# WORK INSTRUCTIONS:
Apart from the images, reproduce all of the data word for word.
*** DATASET EXTRACT ***
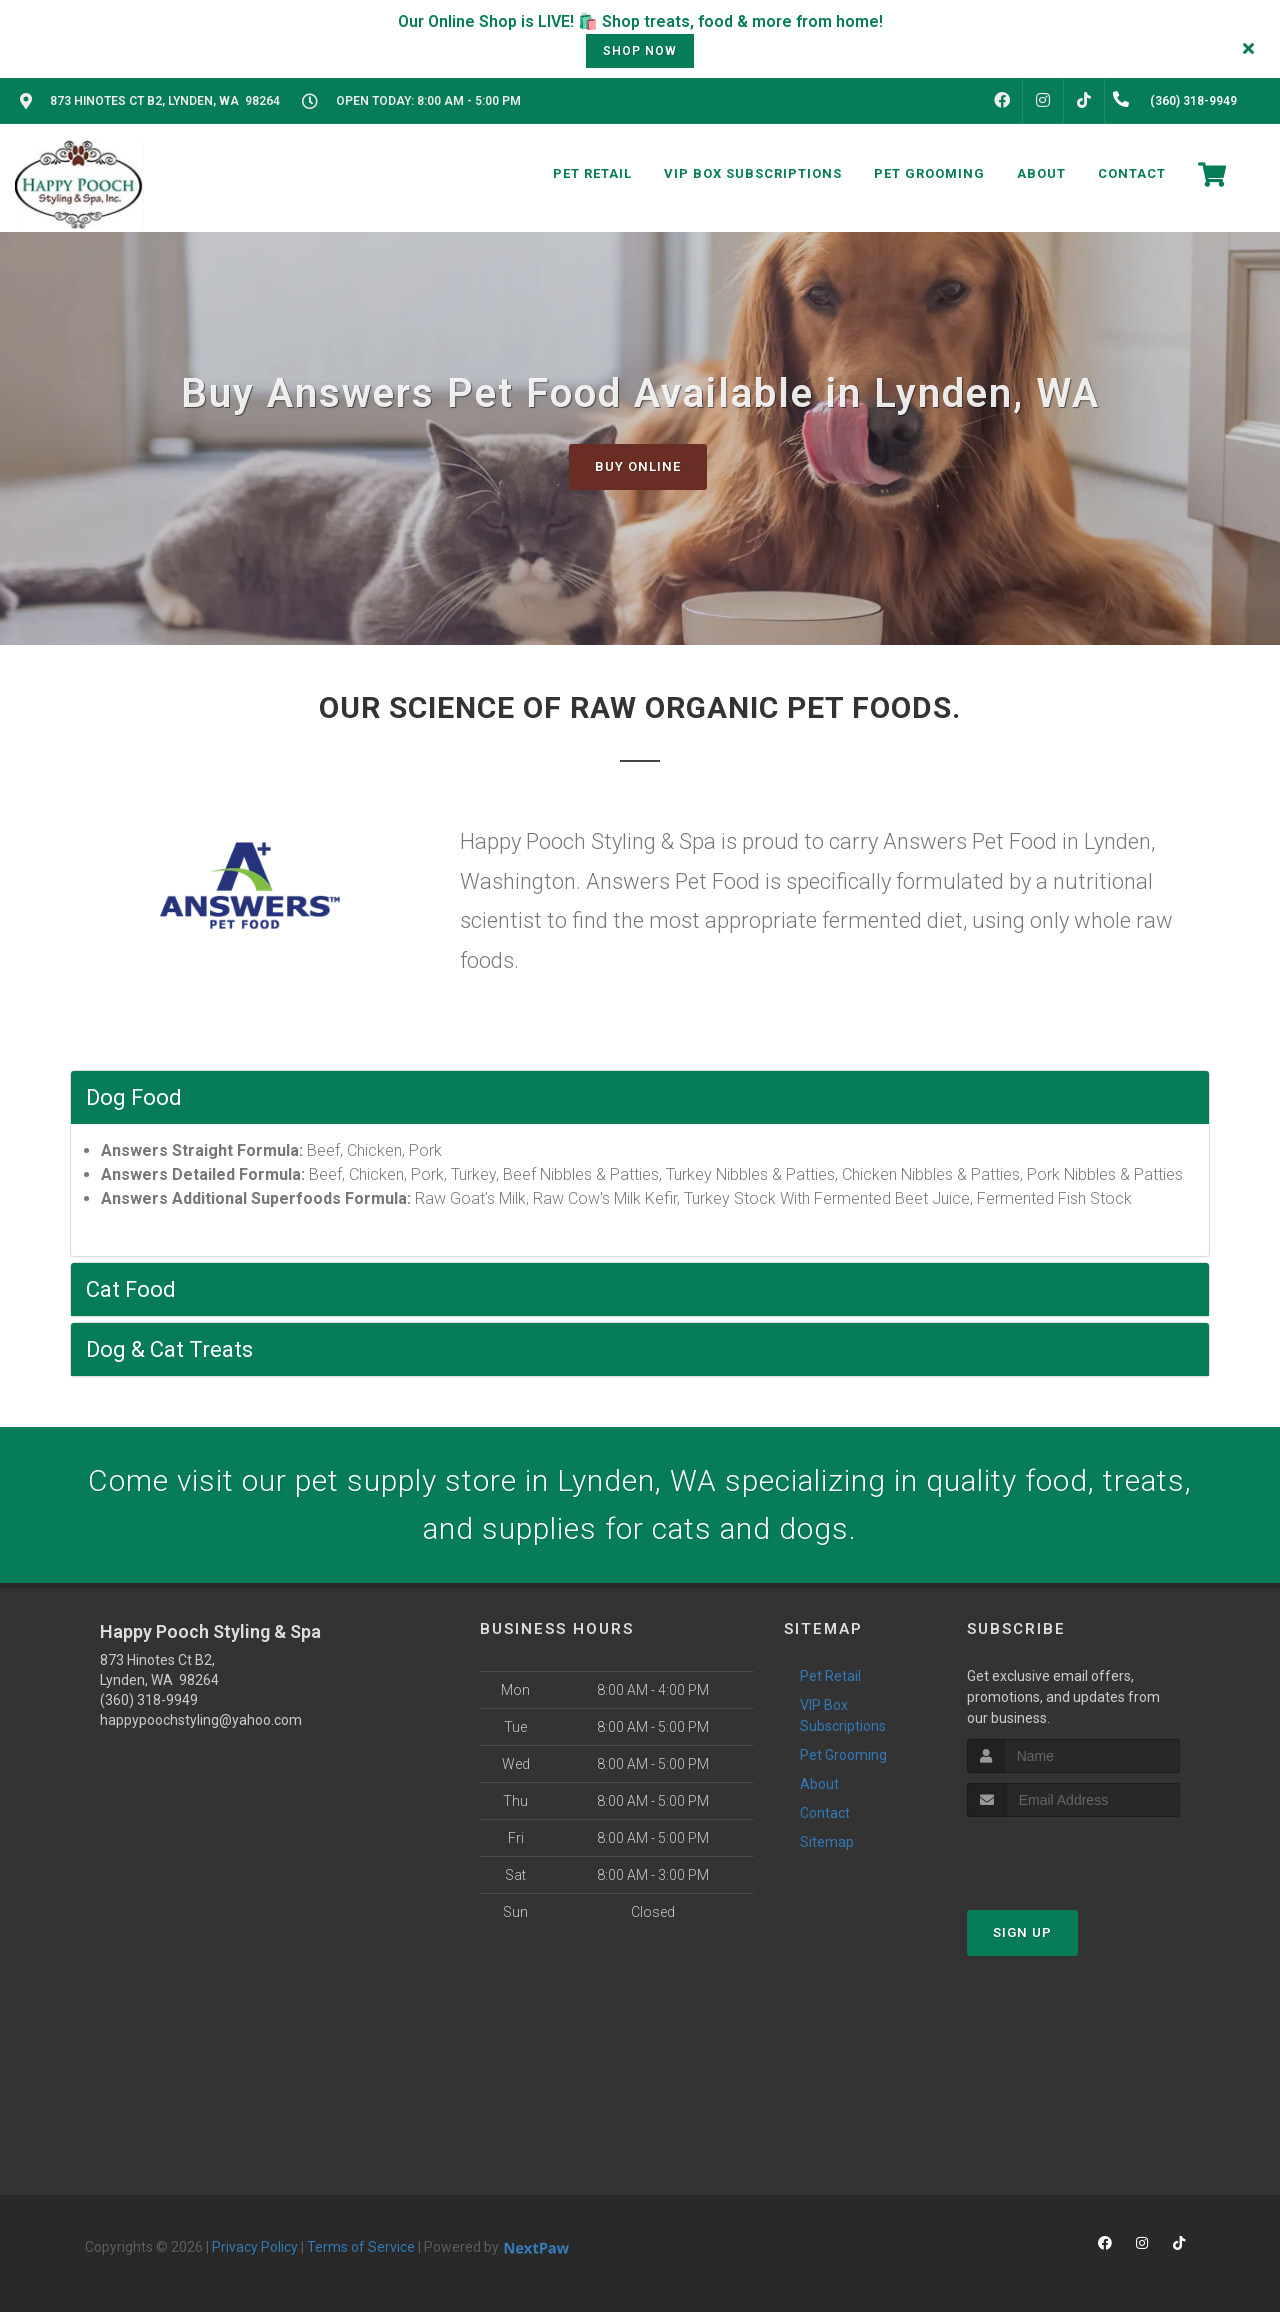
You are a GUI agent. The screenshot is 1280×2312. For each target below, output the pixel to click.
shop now (640, 51)
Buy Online (638, 466)
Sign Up (1022, 1932)
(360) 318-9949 (149, 1700)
*** End of DATASET EXTRACT ***
# REPLY TO THE TASK:
You are a GUI agent. The screenshot is 1280×2312. For each target below, output the pixel to click.
shop now (640, 51)
Buy Online (638, 466)
Sign Up (1022, 1932)
(360) 318-9949 (149, 1700)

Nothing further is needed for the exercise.